For me a 6th has been very useful: Acknowledge your feelings.
Years ago i learned that the fastest way to deal with and let go of any 'upset' feelings is to face them head on--trying to suppress them is like walking on a water bed--they pop up elsewhere. And unless you go into full on denial they will keep popping up troubling you until you deal with them.


----------



## HarryHawk (Nov 2, 2021)

I've found the two things most beneficial to a happy life -

+ Good Health
+ A short memory

So far, it's been my good fortune to have been blessed with both.  (fingers crossed)


----------



## IrisSenior (Nov 2, 2021)

Packerjohn said:


> You know some folks say that anything that is free isn't worth a lot.  Well, I found some advice in a book by author, Jann Arden called "If I Knew Then."  I think this advice is pretty good for us seniors.  Take it or leave it.  It's free:
> 
> 1. Feed your body some decent food.
> 2. Have a cup of tea instead of a glass of wine.
> ...


I do all the above except I don't drink wine.
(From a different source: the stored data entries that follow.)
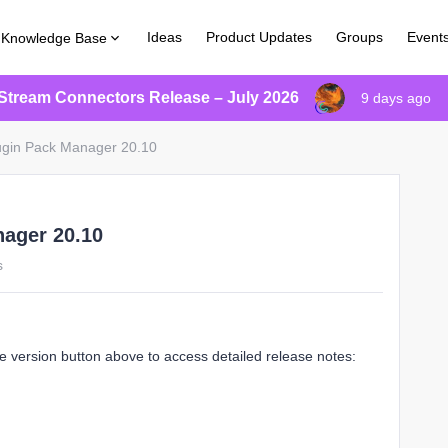
Ideas
Product Updates
Groups
Event
Knowledge Base
Stream Connectors Release – July 2026
9 days ago
lugin Pack Manager 20.10
nager 20.10
s
e version button above to access detailed release notes:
The last one is a hard one and mostly done and I am still working on it.

Have a nice day yourself!


----------



## Manatee (Nov 5, 2021)

Many many moons ago when we lived "up nawth"  after shoveling what seemed like 10 tons of snow, I would make a cup of tea and put a shot of rum in it.  It tasted wonderful.
Decades later I tell folks that if we have any liquor, the doctor will spank us.


----------



## bowmore (Nov 5, 2021)

There comes a time in your life, when you walk away from all the drama and people who create it. You surround yourself with people who make you laugh. Forget the bad, and focus on the good. Love the people who treat you right, pray for the ones who don't. Life is too short to be anything but happy. Falling down is a part of life, getting back up is living
*T - is it True?
H - is it Helpful?
I - is it Inspiring?
N - is it Necessary?
K - is it Kind?*


----------